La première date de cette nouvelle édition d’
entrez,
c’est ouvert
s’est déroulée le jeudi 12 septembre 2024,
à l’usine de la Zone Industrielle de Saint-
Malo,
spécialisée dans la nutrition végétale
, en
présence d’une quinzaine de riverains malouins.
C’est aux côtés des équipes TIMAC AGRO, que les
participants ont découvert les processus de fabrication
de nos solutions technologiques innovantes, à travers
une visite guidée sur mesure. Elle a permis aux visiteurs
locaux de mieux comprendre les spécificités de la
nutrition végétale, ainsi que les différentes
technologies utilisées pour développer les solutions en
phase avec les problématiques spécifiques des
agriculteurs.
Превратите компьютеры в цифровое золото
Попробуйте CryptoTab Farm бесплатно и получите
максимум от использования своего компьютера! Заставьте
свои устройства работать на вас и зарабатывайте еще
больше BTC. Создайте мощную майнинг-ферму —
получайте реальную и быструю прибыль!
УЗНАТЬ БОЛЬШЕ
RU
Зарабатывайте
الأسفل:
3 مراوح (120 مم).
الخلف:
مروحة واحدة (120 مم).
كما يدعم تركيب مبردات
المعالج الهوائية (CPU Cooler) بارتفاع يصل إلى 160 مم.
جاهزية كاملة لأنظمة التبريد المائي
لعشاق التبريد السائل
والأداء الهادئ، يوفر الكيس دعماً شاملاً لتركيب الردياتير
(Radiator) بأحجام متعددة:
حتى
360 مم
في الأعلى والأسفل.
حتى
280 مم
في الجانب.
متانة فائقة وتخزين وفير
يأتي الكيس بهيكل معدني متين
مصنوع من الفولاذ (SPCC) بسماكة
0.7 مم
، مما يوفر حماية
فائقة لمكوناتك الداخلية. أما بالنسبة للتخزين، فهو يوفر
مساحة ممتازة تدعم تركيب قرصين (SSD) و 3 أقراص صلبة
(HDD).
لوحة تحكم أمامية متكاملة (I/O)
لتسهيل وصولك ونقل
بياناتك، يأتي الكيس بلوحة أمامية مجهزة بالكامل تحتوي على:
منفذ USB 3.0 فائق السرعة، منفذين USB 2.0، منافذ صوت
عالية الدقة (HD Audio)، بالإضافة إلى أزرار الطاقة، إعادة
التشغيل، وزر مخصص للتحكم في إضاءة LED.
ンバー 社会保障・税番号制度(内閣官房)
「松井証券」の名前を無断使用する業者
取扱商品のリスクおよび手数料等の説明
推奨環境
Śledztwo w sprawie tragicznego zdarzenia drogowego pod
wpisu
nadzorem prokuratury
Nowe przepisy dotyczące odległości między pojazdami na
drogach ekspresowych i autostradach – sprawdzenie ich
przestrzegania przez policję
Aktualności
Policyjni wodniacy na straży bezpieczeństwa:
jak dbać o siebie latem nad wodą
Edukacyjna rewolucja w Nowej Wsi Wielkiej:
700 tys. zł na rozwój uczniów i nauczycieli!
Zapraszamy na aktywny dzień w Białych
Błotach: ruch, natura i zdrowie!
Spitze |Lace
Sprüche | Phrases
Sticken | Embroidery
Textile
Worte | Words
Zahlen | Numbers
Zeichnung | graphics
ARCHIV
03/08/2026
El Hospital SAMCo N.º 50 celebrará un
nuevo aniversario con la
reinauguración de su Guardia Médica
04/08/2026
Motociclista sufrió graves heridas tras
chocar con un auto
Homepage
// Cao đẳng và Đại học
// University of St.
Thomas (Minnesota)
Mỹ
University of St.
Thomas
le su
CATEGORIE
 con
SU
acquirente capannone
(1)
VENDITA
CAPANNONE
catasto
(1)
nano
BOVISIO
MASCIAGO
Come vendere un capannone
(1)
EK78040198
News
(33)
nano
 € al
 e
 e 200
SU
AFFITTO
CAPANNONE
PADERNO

-- -- --

REQUIRED ACTION: In the listing above, each line with the word "végétale" is to be copied out.

EXPECTED OUTPUT:
spécialisée dans la nutrition végétale
nutrition végétale, ainsi que les différentes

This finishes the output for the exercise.